New research has shown for the first time how oversized pit houses in the southern Brazilian highlands were used for centuries thanks to careful repairs by generations of owners.
This is the first evidence that these oversized pit houses in region were continuously occupied.
Academics have demonstrated one house was occupied for more than two centuries.
People had assumed the proto-Jê pit house villages of the southern Brazilian highlands had been abandoned and then occupied again throughout history. But this was based on an insufficient amount of data provided by radiocarbon dating.
Academics have now carried out further tests using comprehensive AMS radiocarbon dating and Bayesian modelling of an oversized pit house used between 1395 and 1650 in Campo Belo do Sul, Santa Catarina state, Brazil.
They found twelve well preserved floors, five of which were covered by completely burnt collapsed roofs. The research shows the house was occupied for over two centuries, and that communities built big pit houses, but the smaller homes continued to be inhabited.
The homes was never abandoned, but constantly extended. The occupants built new floors on top of the old ones, showing a single family or group lived there for centuries. As time went on they used different types of ceramics and techniques to renovate and update their home.
Lead researcher Jonas Gregorio de Souza said: “Our research shows the disparity in domestic architecture in the southern Brazilian highlands. We have highlighted that it is important to use radiocarbon dating on individual structures to understand how and for how long homes were occupied.
This research shows experts more about how the southern proto-Jê groups lived, and suggests there was a moderate degree of social inequality and the land was used more intensively than previously thought. Experts have found the land was used to bury people, and the mortuary rites were different for a few individuals.

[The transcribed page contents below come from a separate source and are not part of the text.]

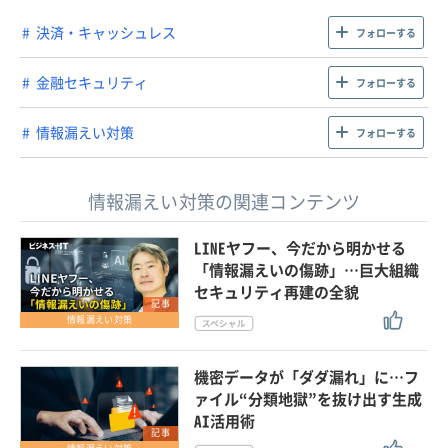
決済・キャッシュレス
フォローする
金融セキュリティ
フォローする
情報漏えい対策
フォローする
情報漏えい対策の関連コンテンツ
LINEヤフー、今だから明かせる
「情報漏えいの傷跡」…巨大組織
セキュリティ再建の全貌
記事
情報漏えい対策
機密データが「ダダ漏れ」に…フ
ァイル“分類地獄”を抜け出す生成
AI活用術
記事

Some inhabitants of those houses grew a range of plants, contradicting previous assumptions that they didn’t stay in one place long enough to cultivate horticulture for the whole year.
Mr Gregorio de Souza said: “We now know more about the way these groups lived, and are able to challenge the view, dominant until relatively recently, that these were marginal cultures in the context of lowland South America.
The research was carried out in collaboration with academics from the Universidade de São Paulo in Brazil, University of Reading, Reading, Unisul and Centro Universitário Univates in Brazil.
Understanding the chronology and occupation dynamics of oversized pit houses in the southern Brazilian highlands is published in PLOS ONE.